Extracellular Inosine Induces Anergy in B Cells to Alleviate Autoimmune Hepatitis.

BACKGROUND & AIMS: Dysregulation of naïve B cell receptor (BCR) signaling and the generation of antibody-secreting B cells (ASCs) have been implicated in the development of autoimmune diseases. Anergic B cells (Bs) are naïve B cells with a low-density of surface IgM-BCR, thus demonstrating attenuated autoantigen responsiveness. However, potential regulatory mechanisms of B cell anergy and their roles in autoimmune hepatitis (AIH) remain unestablished.

METHODS

The frequency of circulating B cell subsets and comparative phenotypic analyses were conducted using flow cytometry. Primary human CD19 B cells were differentiated in vitro with inosine or specific inhibitors, followed by quantitative polymerase chain reaction (qPCR), Western blotting, and flow cytometry analyses.
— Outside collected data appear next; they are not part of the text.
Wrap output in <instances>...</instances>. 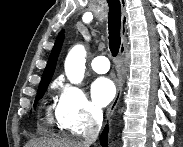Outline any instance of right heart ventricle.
<instances>
[{
  "label": "right heart ventricle",
  "mask_w": 183,
  "mask_h": 147,
  "mask_svg": "<svg viewBox=\"0 0 183 147\" xmlns=\"http://www.w3.org/2000/svg\"><path fill=\"white\" fill-rule=\"evenodd\" d=\"M55 117H56V114H55ZM48 119H49L50 122H52V117L50 115L48 116ZM56 120H57V118H56ZM57 123H58V125H60V123L58 122V120H57Z\"/></svg>",
  "instance_id": "1"
}]
</instances>
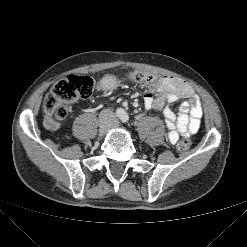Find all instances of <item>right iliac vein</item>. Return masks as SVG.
<instances>
[{"label": "right iliac vein", "mask_w": 247, "mask_h": 247, "mask_svg": "<svg viewBox=\"0 0 247 247\" xmlns=\"http://www.w3.org/2000/svg\"><path fill=\"white\" fill-rule=\"evenodd\" d=\"M109 126L106 122L101 121L99 124V133L100 135H104L106 131L108 130Z\"/></svg>", "instance_id": "obj_1"}]
</instances>
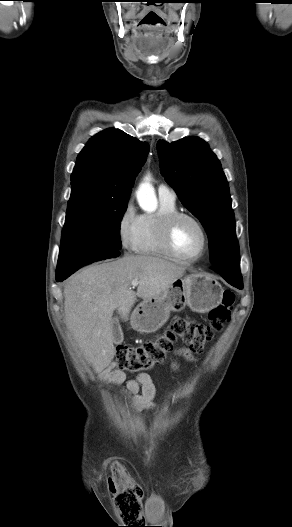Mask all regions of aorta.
Segmentation results:
<instances>
[{"label":"aorta","mask_w":292,"mask_h":527,"mask_svg":"<svg viewBox=\"0 0 292 527\" xmlns=\"http://www.w3.org/2000/svg\"><path fill=\"white\" fill-rule=\"evenodd\" d=\"M137 199L142 209L146 211H154L156 209L157 200L149 176L140 184Z\"/></svg>","instance_id":"obj_1"}]
</instances>
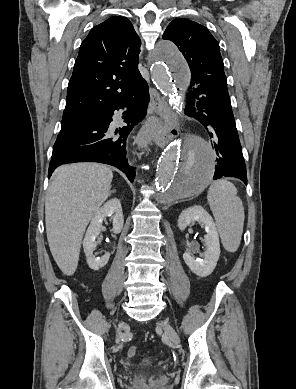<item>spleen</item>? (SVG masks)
<instances>
[{
  "instance_id": "1",
  "label": "spleen",
  "mask_w": 296,
  "mask_h": 389,
  "mask_svg": "<svg viewBox=\"0 0 296 389\" xmlns=\"http://www.w3.org/2000/svg\"><path fill=\"white\" fill-rule=\"evenodd\" d=\"M207 200L224 248L235 252L241 242L245 217L236 187L225 179L215 181L208 189Z\"/></svg>"
}]
</instances>
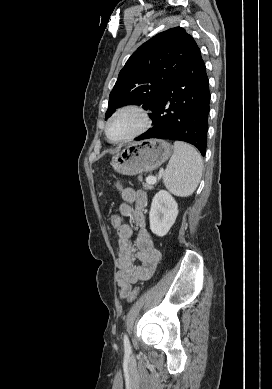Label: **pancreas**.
Listing matches in <instances>:
<instances>
[{
    "label": "pancreas",
    "instance_id": "pancreas-1",
    "mask_svg": "<svg viewBox=\"0 0 272 389\" xmlns=\"http://www.w3.org/2000/svg\"><path fill=\"white\" fill-rule=\"evenodd\" d=\"M149 178V177H148ZM147 178V179H148ZM147 179H146V183H143V188L145 189V190H151V189H153V185L154 184H152V183H149L148 181H147Z\"/></svg>",
    "mask_w": 272,
    "mask_h": 389
}]
</instances>
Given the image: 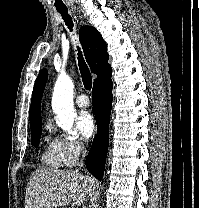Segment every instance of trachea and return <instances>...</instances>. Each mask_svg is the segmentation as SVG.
<instances>
[{
  "instance_id": "trachea-1",
  "label": "trachea",
  "mask_w": 199,
  "mask_h": 208,
  "mask_svg": "<svg viewBox=\"0 0 199 208\" xmlns=\"http://www.w3.org/2000/svg\"><path fill=\"white\" fill-rule=\"evenodd\" d=\"M58 12L62 15L66 25L72 31L73 22H72V18L68 14V9H59ZM78 66H79V70L81 73V77H82V81H83L85 89L91 90L92 76H91L90 71L84 61V58L82 56V52L78 53Z\"/></svg>"
}]
</instances>
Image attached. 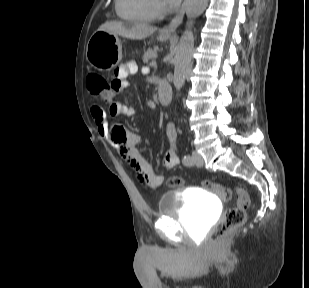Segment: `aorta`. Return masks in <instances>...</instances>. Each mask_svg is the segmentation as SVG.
I'll use <instances>...</instances> for the list:
<instances>
[{
	"mask_svg": "<svg viewBox=\"0 0 309 288\" xmlns=\"http://www.w3.org/2000/svg\"><path fill=\"white\" fill-rule=\"evenodd\" d=\"M209 0H185L184 9L187 16L186 29L183 32L176 48L174 59V86L179 92L185 82V78L192 60L194 48V35L192 31L194 20L207 8ZM179 95V94H177Z\"/></svg>",
	"mask_w": 309,
	"mask_h": 288,
	"instance_id": "1",
	"label": "aorta"
}]
</instances>
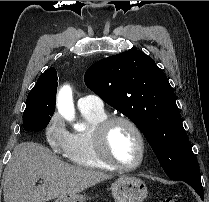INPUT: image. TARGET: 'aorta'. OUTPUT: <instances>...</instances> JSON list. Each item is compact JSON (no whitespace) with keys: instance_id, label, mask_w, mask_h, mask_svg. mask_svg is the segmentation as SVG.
<instances>
[{"instance_id":"1","label":"aorta","mask_w":209,"mask_h":202,"mask_svg":"<svg viewBox=\"0 0 209 202\" xmlns=\"http://www.w3.org/2000/svg\"><path fill=\"white\" fill-rule=\"evenodd\" d=\"M57 106L59 113L67 120L73 121L75 118V112L73 107V96H72V89L70 86L65 85L63 86L57 98ZM74 128L76 130H84L85 125L83 123H75Z\"/></svg>"}]
</instances>
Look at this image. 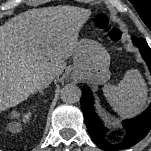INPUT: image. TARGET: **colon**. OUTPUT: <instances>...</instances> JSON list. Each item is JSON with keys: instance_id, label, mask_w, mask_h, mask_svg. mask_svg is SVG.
Masks as SVG:
<instances>
[{"instance_id": "5ec220e1", "label": "colon", "mask_w": 151, "mask_h": 151, "mask_svg": "<svg viewBox=\"0 0 151 151\" xmlns=\"http://www.w3.org/2000/svg\"><path fill=\"white\" fill-rule=\"evenodd\" d=\"M94 26L104 32L112 42H119L127 37L125 29L114 24L106 13H99L95 16Z\"/></svg>"}]
</instances>
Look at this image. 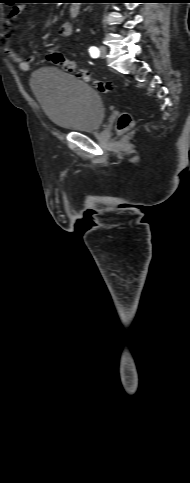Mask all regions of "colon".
<instances>
[{
	"mask_svg": "<svg viewBox=\"0 0 190 483\" xmlns=\"http://www.w3.org/2000/svg\"><path fill=\"white\" fill-rule=\"evenodd\" d=\"M46 59L51 64L59 66L63 71L68 73H76L77 76L84 82L91 83L100 93L108 94L112 90V84L100 80H95L91 74L79 69L77 64L67 59L59 50H51L46 54ZM134 125L133 117L130 113L124 112L118 119L117 129L120 132L129 130Z\"/></svg>",
	"mask_w": 190,
	"mask_h": 483,
	"instance_id": "5ec220e1",
	"label": "colon"
}]
</instances>
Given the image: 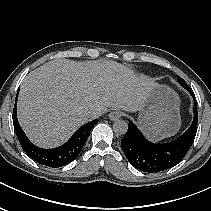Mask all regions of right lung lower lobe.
Returning <instances> with one entry per match:
<instances>
[{
    "mask_svg": "<svg viewBox=\"0 0 211 211\" xmlns=\"http://www.w3.org/2000/svg\"><path fill=\"white\" fill-rule=\"evenodd\" d=\"M19 91V90H18ZM17 97L15 100V106L13 110V125L18 140L23 150L31 157L34 161L41 165H45L52 168L62 167L69 164L79 155L82 147L87 141L92 127L98 122L97 119L82 125L73 136L65 144L54 149H42L32 144L26 137L25 133L21 129L17 120Z\"/></svg>",
    "mask_w": 211,
    "mask_h": 211,
    "instance_id": "1",
    "label": "right lung lower lobe"
}]
</instances>
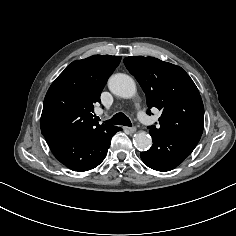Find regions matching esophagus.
Segmentation results:
<instances>
[{
	"mask_svg": "<svg viewBox=\"0 0 236 236\" xmlns=\"http://www.w3.org/2000/svg\"><path fill=\"white\" fill-rule=\"evenodd\" d=\"M127 130L130 132V133H135L137 131L136 127H127Z\"/></svg>",
	"mask_w": 236,
	"mask_h": 236,
	"instance_id": "1",
	"label": "esophagus"
}]
</instances>
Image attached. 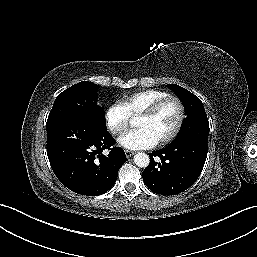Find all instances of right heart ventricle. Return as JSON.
Returning <instances> with one entry per match:
<instances>
[{"mask_svg": "<svg viewBox=\"0 0 257 257\" xmlns=\"http://www.w3.org/2000/svg\"><path fill=\"white\" fill-rule=\"evenodd\" d=\"M170 95L159 89L137 91L124 97L123 104L131 116H138L156 101Z\"/></svg>", "mask_w": 257, "mask_h": 257, "instance_id": "right-heart-ventricle-1", "label": "right heart ventricle"}]
</instances>
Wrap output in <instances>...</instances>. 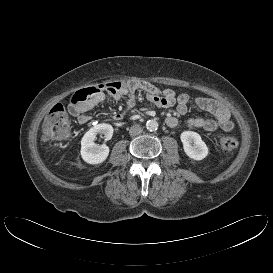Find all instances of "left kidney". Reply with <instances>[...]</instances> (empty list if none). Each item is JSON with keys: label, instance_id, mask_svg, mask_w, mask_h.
<instances>
[{"label": "left kidney", "instance_id": "5707ae66", "mask_svg": "<svg viewBox=\"0 0 273 273\" xmlns=\"http://www.w3.org/2000/svg\"><path fill=\"white\" fill-rule=\"evenodd\" d=\"M184 152L194 160H202L208 155V147L201 136L193 131H184L180 135Z\"/></svg>", "mask_w": 273, "mask_h": 273}]
</instances>
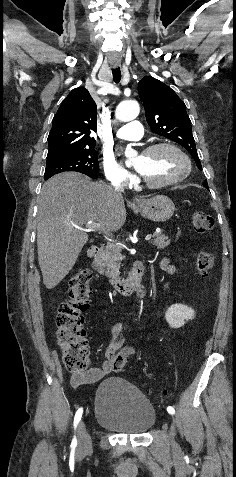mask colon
Wrapping results in <instances>:
<instances>
[{"label": "colon", "mask_w": 236, "mask_h": 477, "mask_svg": "<svg viewBox=\"0 0 236 477\" xmlns=\"http://www.w3.org/2000/svg\"><path fill=\"white\" fill-rule=\"evenodd\" d=\"M192 226L196 233L204 234L213 226V218L201 211L192 214ZM214 266V256L201 252L196 260V270L200 276H207ZM92 292L90 273L79 268L69 282L67 299L59 305L56 317V339L63 351V362L71 372H83L87 369L89 350L85 339V314L89 309ZM127 357L119 354L111 362L112 370L123 369Z\"/></svg>", "instance_id": "obj_1"}]
</instances>
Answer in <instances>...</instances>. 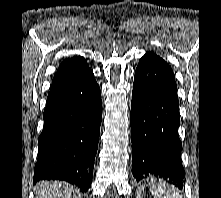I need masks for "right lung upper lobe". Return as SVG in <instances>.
Returning a JSON list of instances; mask_svg holds the SVG:
<instances>
[{
	"instance_id": "cb5924a9",
	"label": "right lung upper lobe",
	"mask_w": 221,
	"mask_h": 198,
	"mask_svg": "<svg viewBox=\"0 0 221 198\" xmlns=\"http://www.w3.org/2000/svg\"><path fill=\"white\" fill-rule=\"evenodd\" d=\"M88 71H90L88 64L81 56L64 60L52 80L50 92L76 81Z\"/></svg>"
}]
</instances>
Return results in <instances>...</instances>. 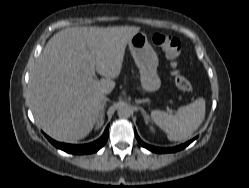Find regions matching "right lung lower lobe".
Masks as SVG:
<instances>
[{
    "label": "right lung lower lobe",
    "mask_w": 249,
    "mask_h": 188,
    "mask_svg": "<svg viewBox=\"0 0 249 188\" xmlns=\"http://www.w3.org/2000/svg\"><path fill=\"white\" fill-rule=\"evenodd\" d=\"M108 127L105 129L103 135L96 141L89 143V144H84V145H71V144H64V143H59L51 138H48V140L57 148L67 152V153H72V154H89V153H94L98 151L100 148L104 146L108 139Z\"/></svg>",
    "instance_id": "right-lung-lower-lobe-1"
}]
</instances>
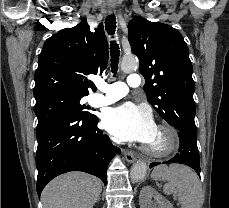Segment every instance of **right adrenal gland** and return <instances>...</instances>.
Masks as SVG:
<instances>
[{"instance_id":"2a0ac1e0","label":"right adrenal gland","mask_w":229,"mask_h":208,"mask_svg":"<svg viewBox=\"0 0 229 208\" xmlns=\"http://www.w3.org/2000/svg\"><path fill=\"white\" fill-rule=\"evenodd\" d=\"M97 202H100V198H98Z\"/></svg>"}]
</instances>
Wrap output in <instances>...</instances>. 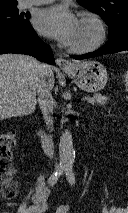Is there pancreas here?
<instances>
[{
	"instance_id": "obj_1",
	"label": "pancreas",
	"mask_w": 128,
	"mask_h": 213,
	"mask_svg": "<svg viewBox=\"0 0 128 213\" xmlns=\"http://www.w3.org/2000/svg\"><path fill=\"white\" fill-rule=\"evenodd\" d=\"M108 101V97L102 95H95L93 97H88V102L90 104H99L101 106L105 105Z\"/></svg>"
}]
</instances>
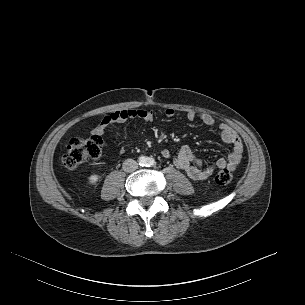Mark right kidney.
Returning a JSON list of instances; mask_svg holds the SVG:
<instances>
[{"mask_svg": "<svg viewBox=\"0 0 305 305\" xmlns=\"http://www.w3.org/2000/svg\"><path fill=\"white\" fill-rule=\"evenodd\" d=\"M88 179L91 184H95L99 180V176L94 174V175H91Z\"/></svg>", "mask_w": 305, "mask_h": 305, "instance_id": "ca27d5eb", "label": "right kidney"}]
</instances>
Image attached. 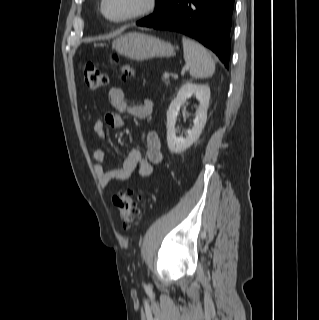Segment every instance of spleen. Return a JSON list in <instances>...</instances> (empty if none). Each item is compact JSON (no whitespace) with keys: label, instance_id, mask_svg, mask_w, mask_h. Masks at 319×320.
<instances>
[{"label":"spleen","instance_id":"3e777b00","mask_svg":"<svg viewBox=\"0 0 319 320\" xmlns=\"http://www.w3.org/2000/svg\"><path fill=\"white\" fill-rule=\"evenodd\" d=\"M185 62L190 67V75L194 78H206L213 75L215 64L207 50L196 41L182 38Z\"/></svg>","mask_w":319,"mask_h":320}]
</instances>
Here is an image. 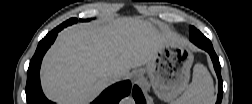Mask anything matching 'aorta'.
I'll use <instances>...</instances> for the list:
<instances>
[{
	"mask_svg": "<svg viewBox=\"0 0 252 104\" xmlns=\"http://www.w3.org/2000/svg\"><path fill=\"white\" fill-rule=\"evenodd\" d=\"M123 103L131 104V103H133V99L131 97H127L124 99Z\"/></svg>",
	"mask_w": 252,
	"mask_h": 104,
	"instance_id": "762f6f07",
	"label": "aorta"
}]
</instances>
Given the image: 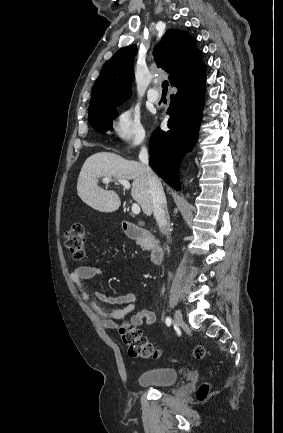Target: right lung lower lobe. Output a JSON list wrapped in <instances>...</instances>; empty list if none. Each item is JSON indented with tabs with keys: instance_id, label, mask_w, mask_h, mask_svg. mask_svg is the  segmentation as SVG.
<instances>
[{
	"instance_id": "1",
	"label": "right lung lower lobe",
	"mask_w": 283,
	"mask_h": 433,
	"mask_svg": "<svg viewBox=\"0 0 283 433\" xmlns=\"http://www.w3.org/2000/svg\"><path fill=\"white\" fill-rule=\"evenodd\" d=\"M206 75L178 88L167 111L169 130L156 128L150 138V166L176 190H180L179 165L197 141L204 106Z\"/></svg>"
}]
</instances>
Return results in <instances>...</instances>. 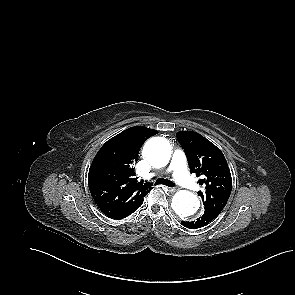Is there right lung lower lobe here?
<instances>
[{
	"mask_svg": "<svg viewBox=\"0 0 295 295\" xmlns=\"http://www.w3.org/2000/svg\"><path fill=\"white\" fill-rule=\"evenodd\" d=\"M134 212V211H133ZM132 212H130V213H127V214H124V215H119V216H109V217H111V218H113V219H123V218H125V217H127L128 215H130Z\"/></svg>",
	"mask_w": 295,
	"mask_h": 295,
	"instance_id": "98d812e1",
	"label": "right lung lower lobe"
}]
</instances>
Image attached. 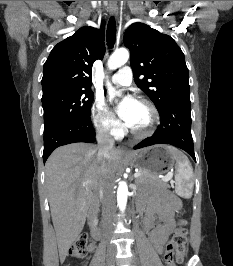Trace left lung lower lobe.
<instances>
[{
    "label": "left lung lower lobe",
    "instance_id": "0a47b994",
    "mask_svg": "<svg viewBox=\"0 0 233 266\" xmlns=\"http://www.w3.org/2000/svg\"><path fill=\"white\" fill-rule=\"evenodd\" d=\"M160 126L151 136L134 146L139 149L154 144H170L185 150L195 159L191 135L190 96H183L169 101L161 110Z\"/></svg>",
    "mask_w": 233,
    "mask_h": 266
}]
</instances>
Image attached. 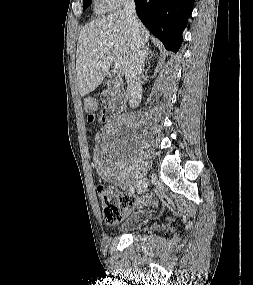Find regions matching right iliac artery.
I'll return each mask as SVG.
<instances>
[{
    "label": "right iliac artery",
    "instance_id": "1",
    "mask_svg": "<svg viewBox=\"0 0 253 285\" xmlns=\"http://www.w3.org/2000/svg\"><path fill=\"white\" fill-rule=\"evenodd\" d=\"M134 191H135L134 186H130V188H129V193H130V194H133V193H134Z\"/></svg>",
    "mask_w": 253,
    "mask_h": 285
}]
</instances>
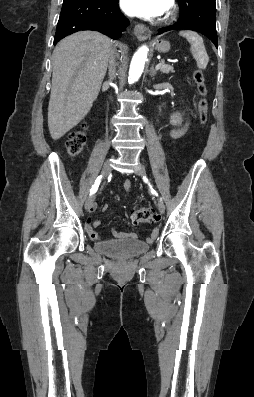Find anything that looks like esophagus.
Listing matches in <instances>:
<instances>
[{"instance_id":"34e87169","label":"esophagus","mask_w":254,"mask_h":397,"mask_svg":"<svg viewBox=\"0 0 254 397\" xmlns=\"http://www.w3.org/2000/svg\"><path fill=\"white\" fill-rule=\"evenodd\" d=\"M134 34L140 41H144L150 37L151 31L146 25L137 24L134 28Z\"/></svg>"}]
</instances>
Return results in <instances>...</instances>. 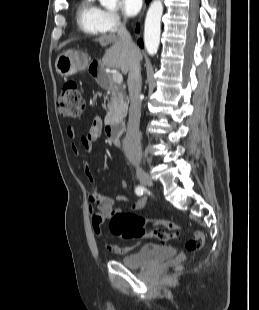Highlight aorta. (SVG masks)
<instances>
[{"mask_svg":"<svg viewBox=\"0 0 259 310\" xmlns=\"http://www.w3.org/2000/svg\"><path fill=\"white\" fill-rule=\"evenodd\" d=\"M107 9L114 10L118 0H99ZM163 4L161 0H154L146 15L144 28V43L149 55L157 53L160 43L161 17Z\"/></svg>","mask_w":259,"mask_h":310,"instance_id":"aorta-1","label":"aorta"}]
</instances>
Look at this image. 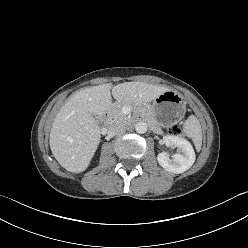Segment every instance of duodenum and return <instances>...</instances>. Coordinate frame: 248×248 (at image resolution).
I'll list each match as a JSON object with an SVG mask.
<instances>
[{
	"label": "duodenum",
	"mask_w": 248,
	"mask_h": 248,
	"mask_svg": "<svg viewBox=\"0 0 248 248\" xmlns=\"http://www.w3.org/2000/svg\"><path fill=\"white\" fill-rule=\"evenodd\" d=\"M108 119H109V114L108 113H105L101 119L99 120V125L102 129V131L104 132L105 131V125L106 123L108 122Z\"/></svg>",
	"instance_id": "1"
}]
</instances>
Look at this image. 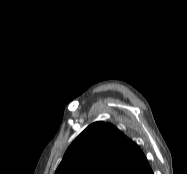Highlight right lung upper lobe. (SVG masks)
<instances>
[{
    "label": "right lung upper lobe",
    "mask_w": 187,
    "mask_h": 174,
    "mask_svg": "<svg viewBox=\"0 0 187 174\" xmlns=\"http://www.w3.org/2000/svg\"><path fill=\"white\" fill-rule=\"evenodd\" d=\"M55 174H153L141 149L110 123L94 122L69 146Z\"/></svg>",
    "instance_id": "right-lung-upper-lobe-1"
}]
</instances>
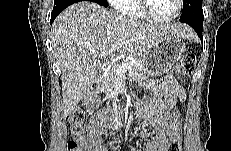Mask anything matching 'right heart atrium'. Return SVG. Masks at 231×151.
<instances>
[{"instance_id": "d8ad5b80", "label": "right heart atrium", "mask_w": 231, "mask_h": 151, "mask_svg": "<svg viewBox=\"0 0 231 151\" xmlns=\"http://www.w3.org/2000/svg\"><path fill=\"white\" fill-rule=\"evenodd\" d=\"M123 0H109V3L117 10H120Z\"/></svg>"}]
</instances>
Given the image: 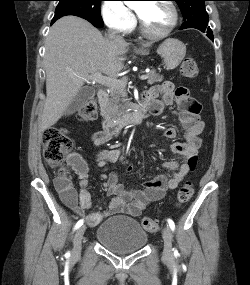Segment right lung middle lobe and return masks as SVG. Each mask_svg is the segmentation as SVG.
Instances as JSON below:
<instances>
[{
    "label": "right lung middle lobe",
    "mask_w": 250,
    "mask_h": 285,
    "mask_svg": "<svg viewBox=\"0 0 250 285\" xmlns=\"http://www.w3.org/2000/svg\"><path fill=\"white\" fill-rule=\"evenodd\" d=\"M59 4L56 8L52 23L57 19L74 15L88 20L94 25L103 26L100 13V3L103 0H57Z\"/></svg>",
    "instance_id": "obj_1"
}]
</instances>
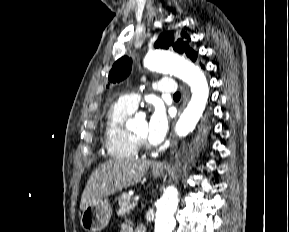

The effects of inosine were evaluated in a concanavalin A-induced AIH mouse model, and a specific equilibrative nucleoside transporter 1 (ENT1) inhibitor was utilized both in vitro and in vivo.

RESULTS

An elevated frequency of ASCs but a diminish of Bs were observed in AIH. Bs showed attenuated activated status compared with Cs. Bs uniquely exhibited high-level expression of CD73, the rate-limiting enzyme in purinergic metabolism. Inosine, as the end-product of the extracellular purinergic pathway, significantly enhanced Bs expansion and inhibited ASCs differentiation in vitro. Mechanically, extracellular inosine was taken up via ENT1, promoting surface IgM internalization by inhibiting the PARP14-STAT6 signaling pathway. Pharmacological inhibition of ENT1 with dipyridamole reversed therapeutic effects of inosine both in vitro and in vivo.

CONCLUSIONS

Our findings revealed that inosine was a crucial metabolite that induced immune tolerance of B cells, thus proposing a potential intervention strategy for AIH.